Tutti proviamo a raccontare storie. Il fatto è che non tutti riusciamo a farlo alla stessa maniera. C’è chi riesce a farlo che è una meraviglia, chi riesce a farlo che pare sia nato per non fare altro, chi ti inchioda con una frase e tu sai, sin dall’inizio, che resterai ad ascoltarlo, fosse pure per ore, non importa.
C’è chi riesce a farlo che gli vien naturale e, così, inizia a scrivere.
Come Gabriel Garcia Màrquez.
Allora, quando qualcuno come lui muore, sai che ci son storie che andranno perdute per sempre, con lui. Storie che non potrà più raccontarti e che resteranno nascoste tra le strade colorate di una città lontana e cieli troppo distanti da raggiungere senza l’aiuto d’inchiostro e carta.
Poi, però, pensi a quelle storie che ha avuto il tempo di raccontare, quelle che gli sono valse un Premio Nobel per la letteratura nel 1982, quelle che profumano di terra, di radici, di vita vera e di fantasia, quelle che, per fortuna, possiamo ancora custodire, possiamo proteggere, possiamo leggere e rileggere e raccontare ancora.

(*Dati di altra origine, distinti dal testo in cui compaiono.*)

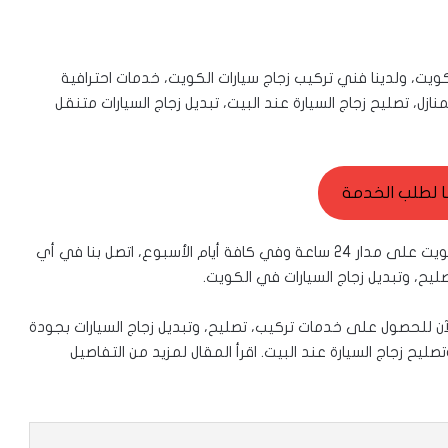
ت، ولدينا فني تركيب زجاج سيارات الكويت، خدمات احترافية
ازل، تصليح زجاج السيارة عند البيت، تبديل زجاج السيارات متنقل
ا لطلب الخدمة
نوفر خدمات تبديل وتصليح زجاج السيارات لكافة مناطق الكويت على مدار 24 ساعة وفي كافة أيام الأسبوع، اتصل بنا في أي
يح، وتبديل زجاج السيارات في الكويت.
آن للحصول على خدمات تركيب، تصليح، وتبديل زجاج السيارات بجودة
يح زجاج السيارة عند البيت. اقرأ المقال لمزيد من التفاصيل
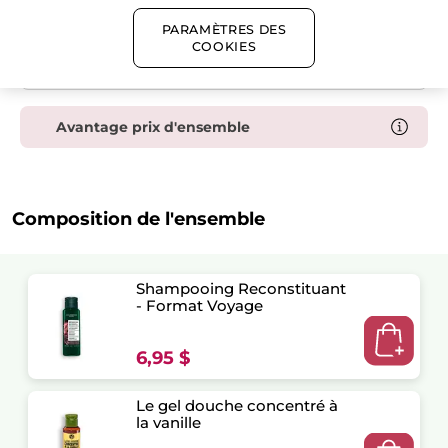
Livraison gratuite dès 50$ de commande
PARAMÈTRES DES
Paiement sécurisé
COOKIES
Satisfait ou remboursé
Avantage prix d'ensemble
Composition de l'ensemble
Shampooing Reconstituant
- Format Voyage
6,95 $
Le gel douche concentré à
la vanille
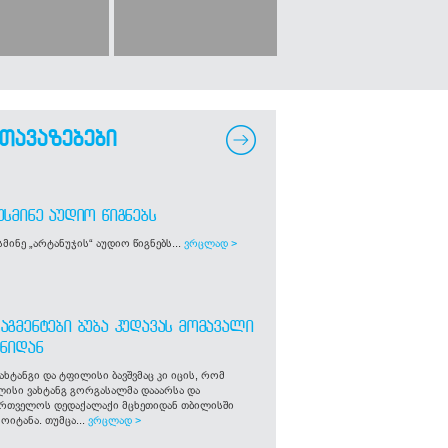
თავაზებები
ᲣᲡᲛᲘᲜᲔ ᲐᲣᲓᲘᲝ ᲬᲘᲒᲜᲔᲑᲡ
მინე „არტანუჯის“ აუდიო წიგნებს...
ვრცლად >
ᲐᲒᲛᲔᲜᲢᲔᲑᲘ ᲑᲣᲑᲐ ᲙᲣᲓᲐᲕᲐᲡ ᲛᲝᲛᲐᲕᲐᲚᲘ
ᲒᲜᲘᲓᲐᲜ
ახტანგი და ტფილისი ბავშვმაც კი იცის, რომ
ლისი ვახტანგ გორგასალმა დააარსა და
ართველოს დედაქალაქი მცხეთიდან თბილისში
ოიტანა. თუმცა...
ვრცლად >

Quando qualcuno come lui muore, quando una voce così va via, sai che al mondo ci sarà un po’ meno magia, un po’ meno luce.
Marquez, colombiano, classe 1927, fu anche un giornalista, impegnato nel sociale e nella lotta politica. Molto vicino alle vicende che segnarono l’America Latina negli anni Sessanta e Settanta, grande amico di Fidel Castro e grande oppositore del dittatore cileno Augusto Pinochet.
Tra i romanzi che lo hanno reso uno dei più grandi scrittori sudamericani, e non solo, ricordiamo “Cent’anni di solitudine”, pubblicato nel 1967, che narra la storia di una famiglia, i Buendia, attraverso le sue generazioni, attraverso le sue solitudini, persa in un immobile, stagnante incapacità di andare avanti, di cambiare, di andar via. Altro suo grande successo fu “L’amore ai tempi del colera”, da cui è stato tratto, nel 2007, l’omonimo film con protagonisti Giovanna Mezzogiorno e Javier Bardem, e che racconta di un amore ostinato come pochi, di un amore che non subisce l’usura del tempo, che è paziente e vero. E poi “Dell’amore e di altri demoni”, “Memorie delle mie puttane tristi”, “Cronaca di una morte annunciata”, tutti destinati a diventare capolavori letterari mondiali.
Se non avete mai avuto modo di leggere di Gabriel Garcia Màrquez, non perdetevi d’animo, anzi. Non è mai troppo tardi per innamorarsi, per aprire un libro e perdercisi dentro, c’è sempre tempo per ascoltare altre vite, per vivere altre storie, per sentirsi un po’ più ricchi di ieri.
Il miglior modo per rincontrarlo ogni volta è leggere i suoi libri, il miglior modo per celebrarlo è ricordarsi di lui e della magia di cui, ad ogni pagina, ci ha fatto dono.